Yakalayamazsanız bile yükselirsiniz.
" Sev sebep yoksa da sev, severek güzel bakmayı öğrenirsin, güzel bakmayı öğrendiğin de güzel görmeyi de öğrenirsin "...
Sanırım ikiside aynı yola çıkıyor. YAzarı okuyunca bilgilerim depreşti ve örtüştürmek istedim affıyla.
Bilgi, sevgi aldım yazıdan.
Kutlarım yazarı.
Onlarım kimyası farklı değil. Onlar biliyorlar ki bir güler yüz bile sadakadır.
Dikkat edin ne kadar sorununuz olsa da gülen birini görünce insan dayanamaz. Çünkü gülmek o kadar kolaydır ki bu kadar kolay olduğu kıymetini bilmeyiz.
Ayrıca o tip insanlar bilirler ki "kırdığım bir kalp ise kıldığın namaz değil/72 millet elini yüzünü yumaz değil."

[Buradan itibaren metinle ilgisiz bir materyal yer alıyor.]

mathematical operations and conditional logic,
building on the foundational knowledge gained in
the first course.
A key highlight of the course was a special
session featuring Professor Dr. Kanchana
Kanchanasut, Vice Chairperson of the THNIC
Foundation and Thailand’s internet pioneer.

Bu tip insanlar bilir ki öfke şeytanın yoldaşıdır. Bu nedenle sinirlenirlerse gidip abdest alıp ondan sonra düşünmeye ve karar vermeye başlayan insanlar da vardır.
Bence bu tip insanlar; "ele güne muthaç olmayacak kadar" geçimleri olsun gerisini önemsemeyen insanlardır.
Onalr için insan en büyük hazinedir. Ve o tip insanlar der ki; birinden hayır mı şer mi gelecek sadece onun yüzüne bakın. İnsanın içi yüzüne vurur."
Güzel bir yazıydı. Ben de sözü kısa keseyim vesselam.